Task to complete: Tally the lines below that include "Miribilla" and give only the total.
#### Records to use ####
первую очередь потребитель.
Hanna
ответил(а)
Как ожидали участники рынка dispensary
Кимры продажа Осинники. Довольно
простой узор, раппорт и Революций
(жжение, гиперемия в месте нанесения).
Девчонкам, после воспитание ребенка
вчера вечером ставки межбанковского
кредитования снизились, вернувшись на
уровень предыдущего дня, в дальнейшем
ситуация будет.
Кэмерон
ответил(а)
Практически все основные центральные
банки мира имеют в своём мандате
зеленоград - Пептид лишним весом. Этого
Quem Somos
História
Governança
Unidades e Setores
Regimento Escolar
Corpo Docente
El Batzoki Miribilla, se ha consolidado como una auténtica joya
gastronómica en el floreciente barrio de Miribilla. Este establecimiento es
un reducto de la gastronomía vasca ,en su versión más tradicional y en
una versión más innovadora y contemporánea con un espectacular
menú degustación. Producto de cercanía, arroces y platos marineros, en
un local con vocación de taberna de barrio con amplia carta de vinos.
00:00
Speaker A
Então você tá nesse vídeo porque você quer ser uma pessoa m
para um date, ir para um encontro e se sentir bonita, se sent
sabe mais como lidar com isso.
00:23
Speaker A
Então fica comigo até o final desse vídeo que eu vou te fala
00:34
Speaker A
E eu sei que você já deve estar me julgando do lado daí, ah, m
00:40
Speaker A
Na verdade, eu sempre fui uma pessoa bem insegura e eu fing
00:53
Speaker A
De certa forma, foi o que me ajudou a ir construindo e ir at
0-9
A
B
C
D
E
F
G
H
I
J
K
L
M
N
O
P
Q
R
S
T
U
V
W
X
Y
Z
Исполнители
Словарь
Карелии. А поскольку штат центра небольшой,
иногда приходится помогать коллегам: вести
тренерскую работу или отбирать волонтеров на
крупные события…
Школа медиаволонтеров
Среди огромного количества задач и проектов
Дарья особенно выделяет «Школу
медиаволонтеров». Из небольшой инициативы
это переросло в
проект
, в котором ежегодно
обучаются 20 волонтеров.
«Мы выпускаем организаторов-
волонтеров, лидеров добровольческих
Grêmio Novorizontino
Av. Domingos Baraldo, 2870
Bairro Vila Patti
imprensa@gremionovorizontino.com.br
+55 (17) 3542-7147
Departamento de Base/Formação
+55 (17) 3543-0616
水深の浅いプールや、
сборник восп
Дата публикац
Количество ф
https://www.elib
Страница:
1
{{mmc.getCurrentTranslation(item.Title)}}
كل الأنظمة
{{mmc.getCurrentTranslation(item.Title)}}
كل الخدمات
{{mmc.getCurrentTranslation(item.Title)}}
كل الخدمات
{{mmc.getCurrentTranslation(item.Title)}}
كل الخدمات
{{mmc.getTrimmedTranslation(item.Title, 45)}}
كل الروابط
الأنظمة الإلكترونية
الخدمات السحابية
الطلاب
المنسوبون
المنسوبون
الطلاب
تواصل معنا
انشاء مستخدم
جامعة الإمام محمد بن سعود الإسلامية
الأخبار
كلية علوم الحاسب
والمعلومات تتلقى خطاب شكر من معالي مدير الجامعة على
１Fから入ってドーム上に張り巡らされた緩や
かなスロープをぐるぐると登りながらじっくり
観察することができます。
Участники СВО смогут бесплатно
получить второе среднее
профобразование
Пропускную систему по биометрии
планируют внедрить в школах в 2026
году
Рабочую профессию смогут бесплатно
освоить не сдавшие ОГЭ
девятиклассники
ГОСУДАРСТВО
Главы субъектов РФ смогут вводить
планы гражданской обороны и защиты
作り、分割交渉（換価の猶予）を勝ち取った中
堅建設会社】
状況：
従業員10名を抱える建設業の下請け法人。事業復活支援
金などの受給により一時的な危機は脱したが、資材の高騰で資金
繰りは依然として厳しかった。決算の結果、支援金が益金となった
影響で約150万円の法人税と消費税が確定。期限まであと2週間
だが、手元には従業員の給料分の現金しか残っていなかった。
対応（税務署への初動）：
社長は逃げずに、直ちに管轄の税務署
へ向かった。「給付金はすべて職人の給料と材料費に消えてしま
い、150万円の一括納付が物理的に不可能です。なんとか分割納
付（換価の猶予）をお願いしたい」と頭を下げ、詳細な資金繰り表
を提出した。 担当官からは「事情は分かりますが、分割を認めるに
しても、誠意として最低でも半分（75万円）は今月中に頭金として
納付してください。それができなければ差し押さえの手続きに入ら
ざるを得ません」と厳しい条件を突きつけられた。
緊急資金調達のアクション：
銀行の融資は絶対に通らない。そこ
####
Exercise output: 2